(I have no idea what’s up with the title. I got it under the first title, it’s on Goodreads as the second title… I don’t know what’s up, so you get both. Yay?)

I love any kind of story that balances on family dynamics. One of my all-time favorite stories I ever worked on with a friend dealt with two brothers in love with the same girl. Family problems can be some of the most fun, because they are so ingrained and so core to who these people are, that it can push them away from all the other answers. Needless to say, hand me a story where a girl means to end up with one twin and finds herself with the other…yeah, I wasn’t going to let that one get away.

And it’s another story that when I looked back at some of the other reviews, I was a little confused.

Melina has been close friends with twin brothers Max and Rhys since they were very young. It was a difficult friendship, since the boys’ parents traveled significantly as performing magicians, but Melina didn’t mind. She was comfortable with the boys; she always knew she’d be able to turn to them. Now, to be fair, while she was more outwardly comfortable with Max, the outgoing and demonstrative one…she’d always been fascinated with Rhys. Quiet, withdrawn, contemplative Rhys was the one Melina dreamed about, and he was the one who always seemed to keep her a half-arm’s distance away. As they got older and hormones and relationships began driving them apart, Melina drifted from the twins, to the point where she barely believed they remembered her anymore. At least…she wasn’t sure Rhys did. But when her friends challenge her to ask one of the twins to find her locked-away wild passion, and make her a “more satisfying lover,” she knows there’s only one she can ask…even if it’s not the one she’s always loved.

Now successful magicians of their own, Max and Rhys are finally on the verge of a major breakthrough. Everything’s falling into place, and they’ll finally have a theatre of their own. Max has spoken to Melina about her plans, and has agreed to help, but Rhys knows nothing of it. Knowing full well that Rhys has always loved Melina, Max secretly arranges for Rhys to be the brother who comes to the room Melina’s waiting in—and she’s not wearing her glasses, making the subtle differences between the brothers that much harder to see. But will Max’s ploy pay off, and the two finally find each other? Or will the sudden toss into the deep end prove to be one trick the magician can’t pull off?

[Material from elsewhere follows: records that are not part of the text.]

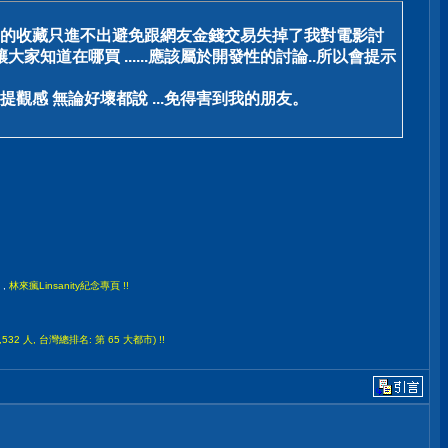
要我的收藏只進不出避免跟網友金錢交易失掉了我對電影討
大家知道在哪買 ......應該屬於開發性的討論..所以會提示
觀感 無論好壞都說 ...免得害到我的朋友。
,
林來瘋Linsanity紀念專頁 !!
532 人, 台灣總排名: 第 65 大都市) !!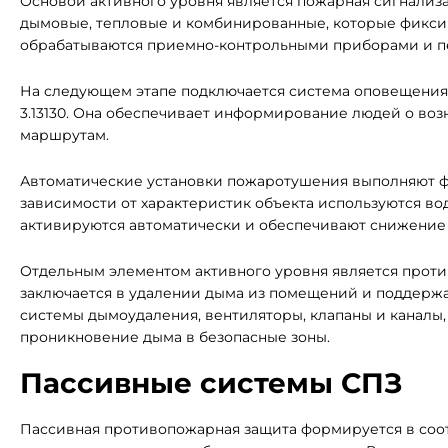
Основой активного уровня является пожарная сигнализа
дымовые, тепловые и комбинированные, которые фиксир
обрабатываются приемно-контрольными приборами и пе
На следующем этапе подключается система оповещения 
3.13130. Она обеспечивает информирование людей о во
маршрутам.
Автоматические установки пожаротушения выполняют фу
зависимости от характеристик объекта используются во
активируются автоматически и обеспечивают снижение
Отдельным элементом активного уровня является противо
заключается в удалении дыма из помещений и поддержа
системы дымоудаления, вентиляторы, клапаны и каналы
проникновение дыма в безопасные зоны.
Пассивные системы СПЗ
Пассивная противопожарная защита формируется в соотв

Is this the best written book in the world? No. It doesn’t need to be. It’s a light romance, with angst balancing out the humor, and one with a lot of back and forth motion. Melina is incredibly insecure, and battles with herself to try and be courageous and forward…and in seconds has lost her nerve. Previous boyfriends haven’t given her much reason to believe in herself, and even as Rhys says everything she’s wanted to hear, it’s hard for her to believe. Other reviewers I’ve seen find this incredibly irritating of her. On the contrary, I find it one of the reasons I relate to her the best. Melina is described as being heavier, but still attractive. She thinks she’s fat and ugly; she’s been told almost as much. Trying to be a forward sex kitten is not something that comes easily to the etymologist. Very Gil Grissom. Yes, she spends a lot of time reiterating that she’s uncomfortable. She thinks she’s unattractive. She’s unsure if any of this is the right decision. And there are bursts of inspiration, where suddenly she’s all the things she didn’t think she could be. Is it annoying? Maybe. Try living it. As an overweight (and that’s being nice; I think clinically I could go with a worse term) female-bodied person, this is exactly how I’ve felt attempting to be forward in a romantic relationship. I’ve heard the encouraging words and been unable to believe them. And I’ve had moments where I wrangled up the courage to do something…only to have it slip away in the next breath. I know exactly how Melina feels, and it’s nice to see a girl in a romance do the same.

Hell, it’s even nicer to see a guy like Rhys stick around through it. Now if I could find my own Rhys…

The ending of the story doesn’t blow me away; I think it’s stronger without the epilogue. It feels forced and awkward; I would have appreciated more seeing how they got to the point we see them at than suddenly jumping forward in time and saying “ta-dah, see where they end up? Yay!” Is it surprising where they end up? No, not at all. But I think there were better ways of setting up the subsequent novels—which is all the epilogue really does. And while Max’s might hold some interest for me, I was given no reason to be at all interested in Jamie’s story, not even for his female counterpart. He’s a big empty nothing for me, and that’s too bad.

For a magic trick, while the pledge and turn were good, the prestige is a little lacking. (Incident with the axe notwithstanding.)